Question
Blusky Ltd, is an electronics company based in Oxford which manufactures top of the range IT products including laptops and tablets. With more and more
Blusky Ltd, is an electronics company based in Oxford which manufactures top of the range IT products including laptops and tablets. With more and more purchases being made on-line, the company has decided to manufacture a new tablet which is capable of scanning any item (the actual item or image of the product) and then automatically search the market on-line for the best price for that item.
The production cost of each tablet are made up of £314 of direct material and £29.50 of variable overheads. The total annual fixed costs that can be associated with the production of this new tablet are estimated at £261,600.
The value of investment associated with the production of the new tablets is £2,700,000. The directors only consider taking on new projects if they produce a minimum return on investment of 8.5%. The company expects to sell annually 9,500 of these tablets at a price of £399 each. The maximum production capacity for this new tablet is 11,500 units per year.
Required:
- Calculate the company’s expected profit from these new tablets for the year and show whether this meets the minimum required return on investment.
- Calculate the company’s break-even point in number of tablets and in sales value. Explain what break-even point indicates.
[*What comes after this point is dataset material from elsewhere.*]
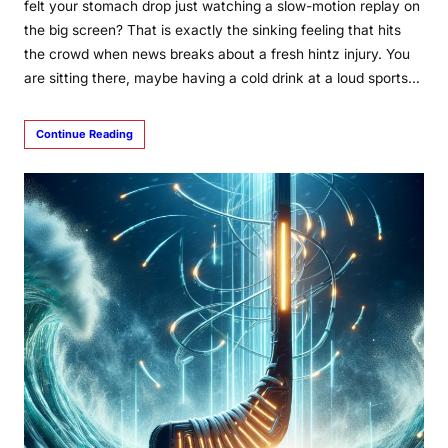
felt your stomach drop just watching a slow-motion replay on
the big screen? That is exactly the sinking feeling that hits
the crowd when news breaks about a fresh hintz injury. You
are sitting there, maybe having a cold drink at a loud sports…
Continue Reading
- Calculate the margin of safety as a percentage of the expected level of sales, and briefly explain what this figure means
- By calculating the impact on profit, show which of the following two strategies, (if any), that the company is currently considering should be adopted:
- The sales director suggests decreasing the selling price by £15. This is expected to increase the quantity demanded by 26%.
- The marketing director suggests by spending £36,000 on a series of a marketing campaign and increasing the warranty period from one year to two years to stimulate sales. This strategy will add on average £14 to the total production cost of each tablet and is expected to increase quantity demanded by 30%.
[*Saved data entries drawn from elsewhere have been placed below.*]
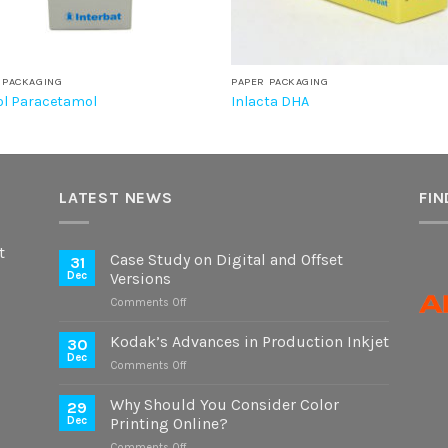
 PACKAGING
PAPER PACKAGING
l Paracetamol
Inlacta DHA
LATEST NEWS
FIN
t
Case Study on Digital and Offset
31
Dec
Versions
on
Comments Off
Case
Study
Kodak’s Advances in Production Inkjet
30
on
Dec
on
Comments Off
Digital
Kodak’s
and
Advances
Why Should You Consider Color
Offset
29
in
Dec
Printing Online?
Versions
Production
on
Comments Off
- BH Ltd, a medium-sized retailer of computers, has proposed to buy 3,500 of these new tablets at a lower price than the current price of £399 to allow it to make a 6% gross profit on its sales.
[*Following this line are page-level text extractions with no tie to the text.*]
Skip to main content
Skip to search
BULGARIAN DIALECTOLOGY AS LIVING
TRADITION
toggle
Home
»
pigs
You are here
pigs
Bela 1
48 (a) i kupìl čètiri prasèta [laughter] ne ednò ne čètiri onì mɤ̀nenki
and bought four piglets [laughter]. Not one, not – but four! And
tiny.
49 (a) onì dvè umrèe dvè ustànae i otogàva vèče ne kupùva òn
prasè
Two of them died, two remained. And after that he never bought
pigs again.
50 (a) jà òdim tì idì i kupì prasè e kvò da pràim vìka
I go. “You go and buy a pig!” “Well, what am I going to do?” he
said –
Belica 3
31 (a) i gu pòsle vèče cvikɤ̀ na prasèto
- Using supporting calculations, suggest whether this order should be accepted. What would be the total profit of Blusky Ltd for the year if this order is accepted?
- At what price will the order by BH Ltd enable BluSky Ltd to increase its total profits for the year to achieve an overall return on investment (ROI) of 11%?
NOTE – [To answer part (e), you should assume that none of the two strategies in part (d) above has been adopted]
- Explain the main assumptions and limitations of breakeven analysis.